[estante afetiva] À BEIRA DE QUASE NADA

Os personagens de Sérgio Fantini parecem viver numa comunidade onde todos têm muito em comum. Estão sempre na pindaíba, mas encaram a dureza da vida com bom-humor; andam à toa pela cidade; tomam cerveja em botecos pé-sujo; comem um pastel; esperam ônibus de madrugada, gostam de filosofar enquanto esperam passar a chuva. E, no entanto, quando essas figurinhas comuns circulam pelas páginas dos livros de Fantini, há sempre alguma coisa fora do comum para acontecer. E, mesmo que não aconteça, a gente prossegue na leitura até o fim.

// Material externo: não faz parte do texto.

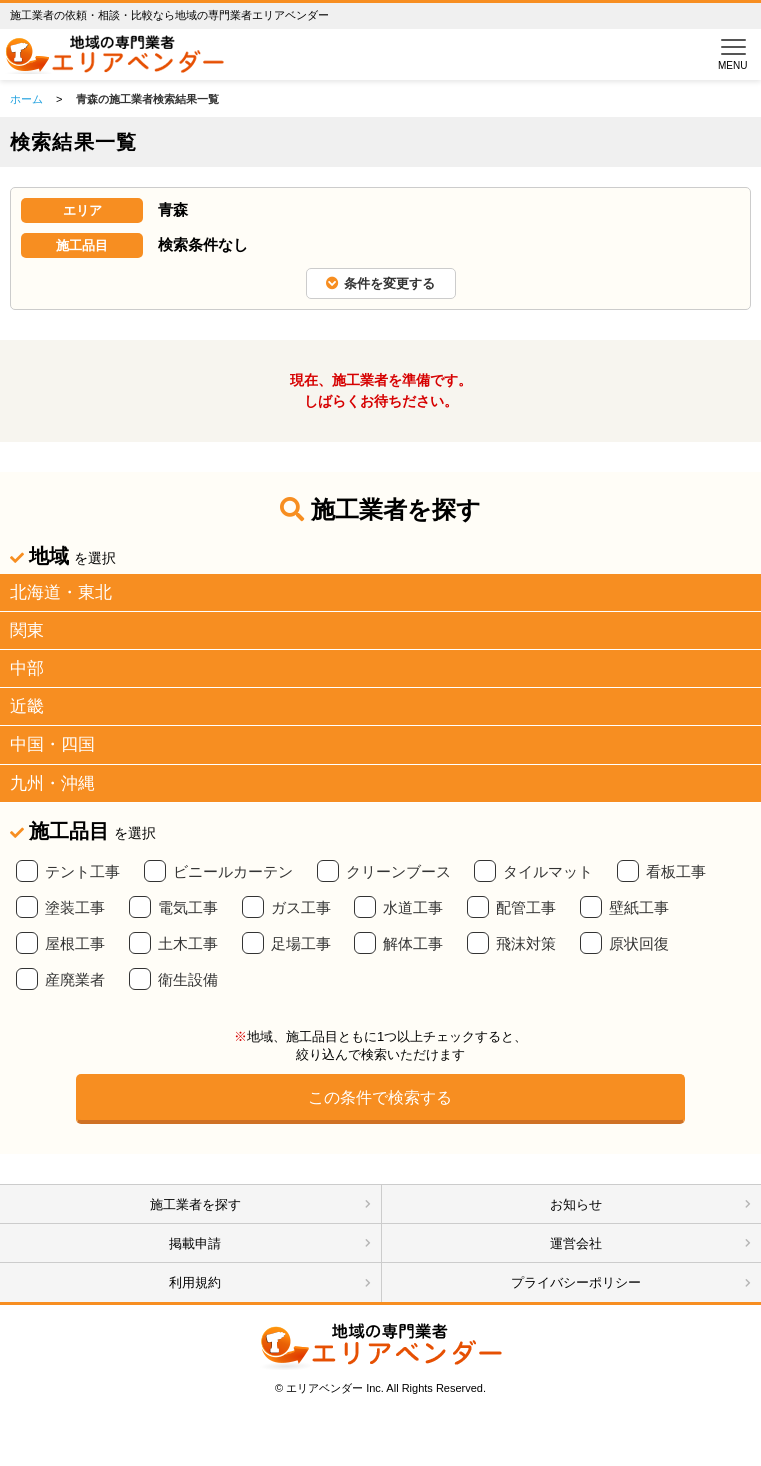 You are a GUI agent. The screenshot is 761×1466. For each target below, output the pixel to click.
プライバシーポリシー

Qual é o segredo? Em Novella, seu livro lançado recentemente pela Jovens Escribas, de Natal, a lição está posta. Por que Novella? – ele responde num prefácio que mais se parece uma peça de ficção. Você pode até pensar que ele está mesmo enrolado com processos judiciais, mas desconfie. Sérgio Fantini já enganou até a comissão editorial de uma grande editora, ao enviar-lhes um conto em forma de carta – eles acharam que era mesmo uma carta e publicaram seu conto com nome trocado. É uma história divertida, se quiser saber os detalhes, peça a ele que lhe conte. 

Novella começa com duas histórias sobre personagens muito comuns, tipo aqueles que parecem nada fazer que valha uma história, mas depois Fantini começa a plantar umas armadilhas no caminho do leitor. Em Sua, ele mostra que em pouco mais de duas páginas é capaz de transformar uma figura absolutamente fútil numa boa personagem, ou em personagem de uma boa história. Em Daqui pra frente, ele invoca Wander Piroli para construir um mini-conto instigante. Mão certíssima.

Há outras histórias assim; não vou falar de todas. Mas é preciso falar de Praia da Estação, um manifesto pela liberdade, pela alegria e pela vida que ele transforma em texto poético, e de Dorinha, uma historinha feliz vivida por personagens simples, não simplórios, que parece advertir o leitor que tudo aquilo que ele almeja para sua aposentadoria é uma grande bobagem. No final, vem a história mais longa, Muito silêncio (por nada), mas essa eu vou deixar engatilhada para o leitor encerrar o livro. Vamos dizer, Maria, que a vida é feita de equívocos, mas sempre nos resta a fantasia.